** Information provided follows **

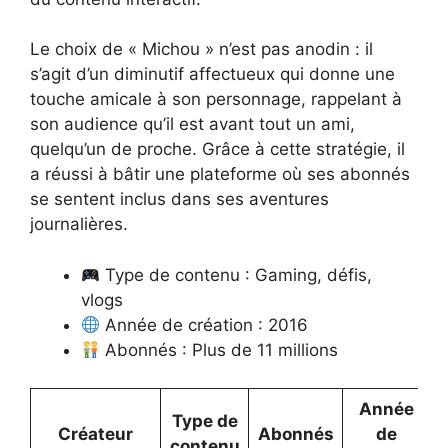
Le choix de « Michou » n’est pas anodin : il
s’agit d’un diminutif affectueux qui donne une
touche amicale à son personnage, rappelant à
son audience qu’il est avant tout un ami,
quelqu’un de proche. Grâce à cette stratégie, il
a réussi à bâtir une plateforme où ses abonnés
se sentent inclus dans ses aventures
journalières.
Type de contenu : Gaming, défis,
vlogs
Année de création : 2016
Abonnés : Plus de 11 millions
Année
Type de
Créateur
Abonnés
de
contenu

** End of Information provided **

--- Task item ---
Copy every line above exactly, leaving no picture in the copy.

--- Task output ---
Le choix de « Michou » n’est pas anodin : il
s’agit d’un diminutif affectueux qui donne une
touche amicale à son personnage, rappelant à
son audience qu’il est avant tout un ami,
quelqu’un de proche. Grâce à cette stratégie, il
a réussi à bâtir une plateforme où ses abonnés
se sentent inclus dans ses aventures
journalières.
Type de contenu : Gaming, défis,
vlogs
Année de création : 2016
Abonnés : Plus de 11 millions
Année
Type de
Créateur
Abonnés
de
contenu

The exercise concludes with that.